====== Dataset extract ======
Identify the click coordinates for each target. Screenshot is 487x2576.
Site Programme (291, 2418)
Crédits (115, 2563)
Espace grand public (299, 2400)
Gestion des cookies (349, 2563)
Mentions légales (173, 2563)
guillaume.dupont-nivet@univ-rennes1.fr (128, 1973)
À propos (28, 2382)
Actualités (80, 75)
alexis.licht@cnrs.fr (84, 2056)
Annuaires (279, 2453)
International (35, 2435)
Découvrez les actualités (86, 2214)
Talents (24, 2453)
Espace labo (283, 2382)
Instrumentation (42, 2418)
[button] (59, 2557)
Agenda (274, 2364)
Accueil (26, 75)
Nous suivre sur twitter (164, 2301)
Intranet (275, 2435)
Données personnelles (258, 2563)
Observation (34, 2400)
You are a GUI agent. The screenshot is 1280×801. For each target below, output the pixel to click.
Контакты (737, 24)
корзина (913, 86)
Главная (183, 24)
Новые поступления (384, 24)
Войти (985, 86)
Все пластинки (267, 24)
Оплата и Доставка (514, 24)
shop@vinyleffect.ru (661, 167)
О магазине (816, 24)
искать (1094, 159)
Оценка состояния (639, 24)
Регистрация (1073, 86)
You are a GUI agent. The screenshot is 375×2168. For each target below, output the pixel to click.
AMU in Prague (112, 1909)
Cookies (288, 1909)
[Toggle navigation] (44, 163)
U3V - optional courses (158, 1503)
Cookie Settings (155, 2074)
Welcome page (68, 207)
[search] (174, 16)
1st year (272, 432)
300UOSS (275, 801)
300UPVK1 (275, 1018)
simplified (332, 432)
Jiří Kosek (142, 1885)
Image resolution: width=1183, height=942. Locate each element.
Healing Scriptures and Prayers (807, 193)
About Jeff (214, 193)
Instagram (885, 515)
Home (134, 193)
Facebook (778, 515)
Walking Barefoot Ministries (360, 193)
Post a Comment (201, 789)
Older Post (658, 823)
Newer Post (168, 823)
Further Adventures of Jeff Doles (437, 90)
======
▸ What you should do: I need each line above reproduced exactly.

▸ Solved problem:
Identify the click coordinates for each target. Screenshot is 487x2576.
Site Programme (291, 2418)
Crédits (115, 2563)
Espace grand public (299, 2400)
Gestion des cookies (349, 2563)
Mentions légales (173, 2563)
guillaume.dupont-nivet@univ-rennes1.fr (128, 1973)
À propos (28, 2382)
Actualités (80, 75)
alexis.licht@cnrs.fr (84, 2056)
Annuaires (279, 2453)
International (35, 2435)
Découvrez les actualités (86, 2214)
Talents (24, 2453)
Espace labo (283, 2382)
Instrumentation (42, 2418)
[button] (59, 2557)
Agenda (274, 2364)
Accueil (26, 75)
Nous suivre sur twitter (164, 2301)
Intranet (275, 2435)
Données personnelles (258, 2563)
Observation (34, 2400)
You are a GUI agent. The screenshot is 1280×801. For each target below, output the pixel to click.
Контакты (737, 24)
корзина (913, 86)
Главная (183, 24)
Новые поступления (384, 24)
Войти (985, 86)
Все пластинки (267, 24)
Оплата и Доставка (514, 24)
shop@vinyleffect.ru (661, 167)
О магазине (816, 24)
искать (1094, 159)
Оценка состояния (639, 24)
Регистрация (1073, 86)
You are a GUI agent. The screenshot is 375×2168. For each target below, output the pixel to click.
AMU in Prague (112, 1909)
Cookies (288, 1909)
[Toggle navigation] (44, 163)
U3V - optional courses (158, 1503)
Cookie Settings (155, 2074)
Welcome page (68, 207)
[search] (174, 16)
1st year (272, 432)
300UOSS (275, 801)
300UPVK1 (275, 1018)
simplified (332, 432)
Jiří Kosek (142, 1885)
Image resolution: width=1183, height=942. Locate each element.
Healing Scriptures and Prayers (807, 193)
About Jeff (214, 193)
Instagram (885, 515)
Home (134, 193)
Facebook (778, 515)
Walking Barefoot Ministries (360, 193)
Post a Comment (201, 789)
Older Post (658, 823)
Newer Post (168, 823)
Further Adventures of Jeff Doles (437, 90)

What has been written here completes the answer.